Dataset entries:
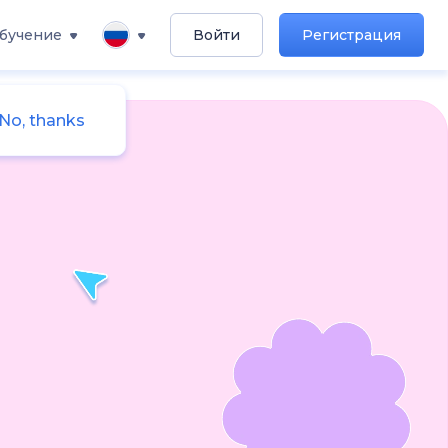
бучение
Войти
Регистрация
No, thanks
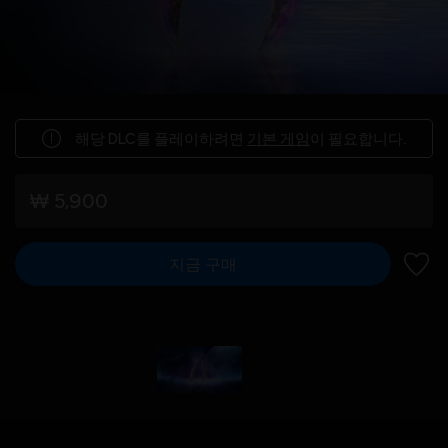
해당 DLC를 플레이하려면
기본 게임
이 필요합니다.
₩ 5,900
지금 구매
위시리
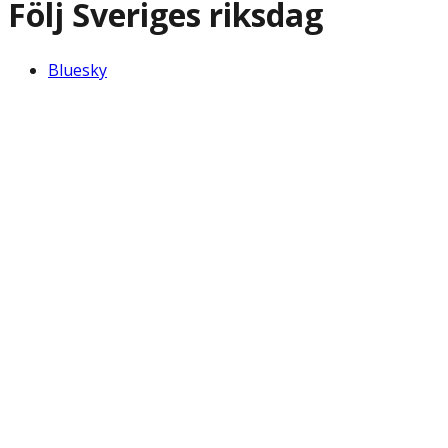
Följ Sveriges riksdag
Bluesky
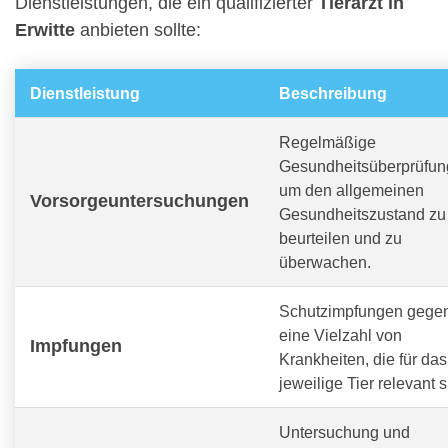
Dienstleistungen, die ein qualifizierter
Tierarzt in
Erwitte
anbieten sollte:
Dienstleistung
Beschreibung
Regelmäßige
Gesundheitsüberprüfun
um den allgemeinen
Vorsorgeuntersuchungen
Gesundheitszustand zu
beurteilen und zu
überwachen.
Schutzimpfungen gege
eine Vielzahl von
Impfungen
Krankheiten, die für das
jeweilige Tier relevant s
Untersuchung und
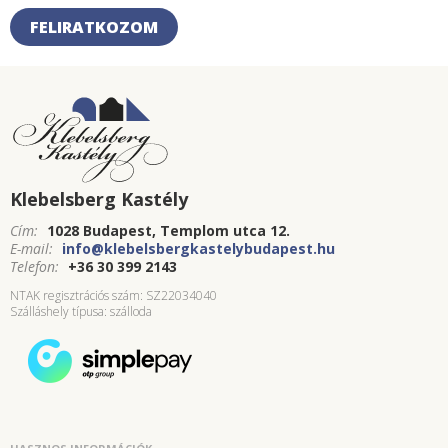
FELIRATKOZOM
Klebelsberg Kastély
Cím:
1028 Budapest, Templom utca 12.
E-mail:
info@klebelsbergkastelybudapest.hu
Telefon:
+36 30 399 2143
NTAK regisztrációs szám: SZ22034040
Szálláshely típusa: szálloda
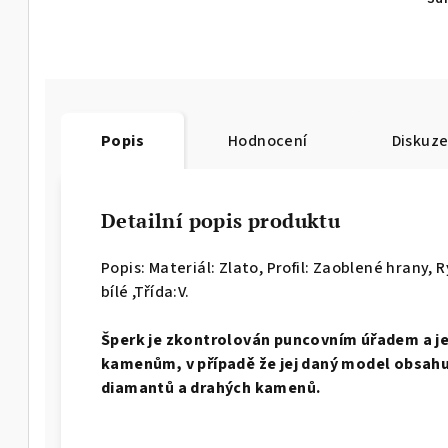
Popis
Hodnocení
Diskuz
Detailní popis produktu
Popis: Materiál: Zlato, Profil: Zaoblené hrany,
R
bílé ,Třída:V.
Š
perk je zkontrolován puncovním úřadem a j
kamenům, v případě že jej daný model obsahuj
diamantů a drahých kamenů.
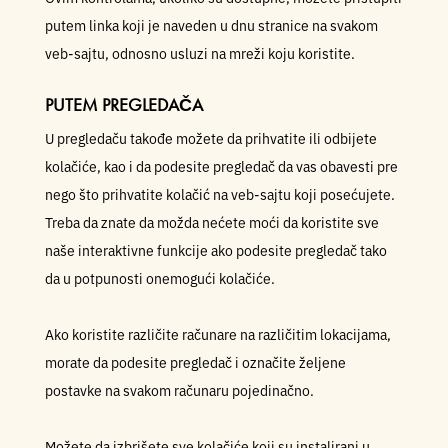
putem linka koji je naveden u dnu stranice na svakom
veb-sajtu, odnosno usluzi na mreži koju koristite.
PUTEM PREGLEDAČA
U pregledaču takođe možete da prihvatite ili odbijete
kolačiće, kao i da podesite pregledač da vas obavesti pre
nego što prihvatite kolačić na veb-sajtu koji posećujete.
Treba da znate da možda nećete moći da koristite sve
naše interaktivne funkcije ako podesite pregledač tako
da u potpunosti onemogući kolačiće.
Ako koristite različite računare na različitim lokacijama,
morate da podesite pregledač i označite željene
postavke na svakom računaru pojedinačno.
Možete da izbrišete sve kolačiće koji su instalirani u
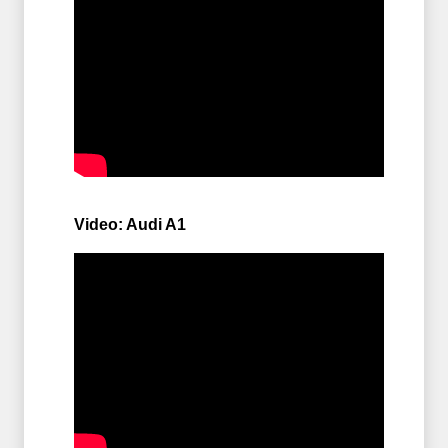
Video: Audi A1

WORK ORDER:
Only the lines from the one that contains "postavke na svakom računaru pojedinačno." to the end of the records, inclusive, are to be quoted exactly, with pictures excluded.

RESULT:
postavke na svakom računaru pojedinačno.
Možete da izbrišete sve kolačiće koji su instalirani u
Video: Audi A1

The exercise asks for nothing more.